State v. William J. Church (II), 2003 WI 74, reversing 2002 WI App 212, 257 Wis. 2d 442, 650 N.W.2d 873; earlier history: State v. William J. Church, 223 Wis.2d 641, 589 N.W.2d 638 (Ct. App. 1998), petition for review dismissed as improvidently granted, 2000 WI 90
For Church: James L. Fullin, SPD, Madison Appellate
Issue: Whether resentencing is required on all remaining, valid counts after one multiplicitous count is vacated.
¶25. We have never held, however, that remand for resentencing is alwaysrequired, even where the vacated count in a multi-count case has no affect whatsoever on the overall sentence structure, as is the case here. …
¶26. A double jeopardy bar to one conviction and sentence in a multi-count case does not operate to invalidate the sentences on all the remaining counts, nor does it necessarily invalidate the sentence on the specific surviving parallel count which gave rise to the double jeopardy challenge.
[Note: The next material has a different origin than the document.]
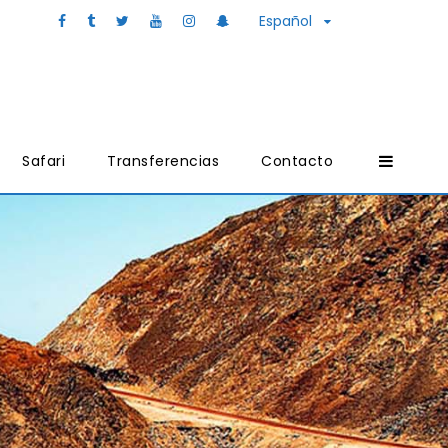
Español
Safari
Transferencias
Contacto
The court of appeals was entirely correct that “there is nothing invalid or illegal” about the sentences on the counts that remain after a successful double jeopardy challenge. Martin and the Ronzani–Gordon line of cases hold that resentencing is procedurally and constitutionally permissible if the invalidation of one sentence on double jeopardy grounds disturbs the overall sentence structure or frustrates the intent of the original dispositional scheme. Martin, 121 Wis. 2d at 682. Resentencing is unnecessary, and certainly not required, where, as here, the invalidation of one count on double jeopardy grounds has no affect at all on the overall sentence structure.
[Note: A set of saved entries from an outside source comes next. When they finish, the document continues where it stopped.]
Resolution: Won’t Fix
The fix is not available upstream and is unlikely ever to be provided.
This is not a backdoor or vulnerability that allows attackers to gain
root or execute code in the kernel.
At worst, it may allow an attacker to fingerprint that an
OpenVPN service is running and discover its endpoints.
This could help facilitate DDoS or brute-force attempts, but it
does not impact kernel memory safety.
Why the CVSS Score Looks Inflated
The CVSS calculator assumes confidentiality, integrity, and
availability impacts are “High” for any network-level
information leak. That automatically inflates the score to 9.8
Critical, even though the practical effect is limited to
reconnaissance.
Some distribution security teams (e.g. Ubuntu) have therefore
¶27. As we have noted, however, Church himself requested resentencing as a remedy for the multiplicity of the child enticement counts. He argued at resentencing for reimposition of the same overall sentence. Instead, he received four more years in prison. But for his successful appeal, Church would be serving a 13-year sentence. Because of his successful appeal, he is now serving a 17-year sentence.
A cautionary tale for appellate practitioners. Church, as the foregoing quote suggests, originally had a 13-year prison term and several concurrent terms of probation. He successfully asked that one of the probationary-term counts be vacated as multiplicitous; he also asked for resentencing – careful what you wish for – and got that too, along with an increased prison term of 17 years. The court now says that in such situations (i.e., “no affect at all on the overall sentence structure”) resentencing isn’t required. The holding, then, may be quite narrow: if there’s no effect to the relief, then the court shouldn’t resentence. But this leaves open the problem of whether the trial court does have the authority to resentence when partial relief is meaningful. Keep in mind the federal practice, U.S. v. Rivera, 7th Cir. 02-3165, 5/1/03:
But as we have explained before, where a defendant is sentenced on multiple counts, he has “no legitimate expectation of finality in any discrete portion of the sentencing package after a partially successful appeal.” United States v. Shue, 825 F.2d 1111, 1115 (7th Cir. 1987); see also United States v. Smith, 103 F.3d 531, 535 (7th Cir. 1996) (no expectation of finality “until action is taken with regard to the whole sentence”). It is therefore well-settled that the Double Jeopardy Clause does not bar the district court on remand from unbundling the package and resentencing on the remaining counts.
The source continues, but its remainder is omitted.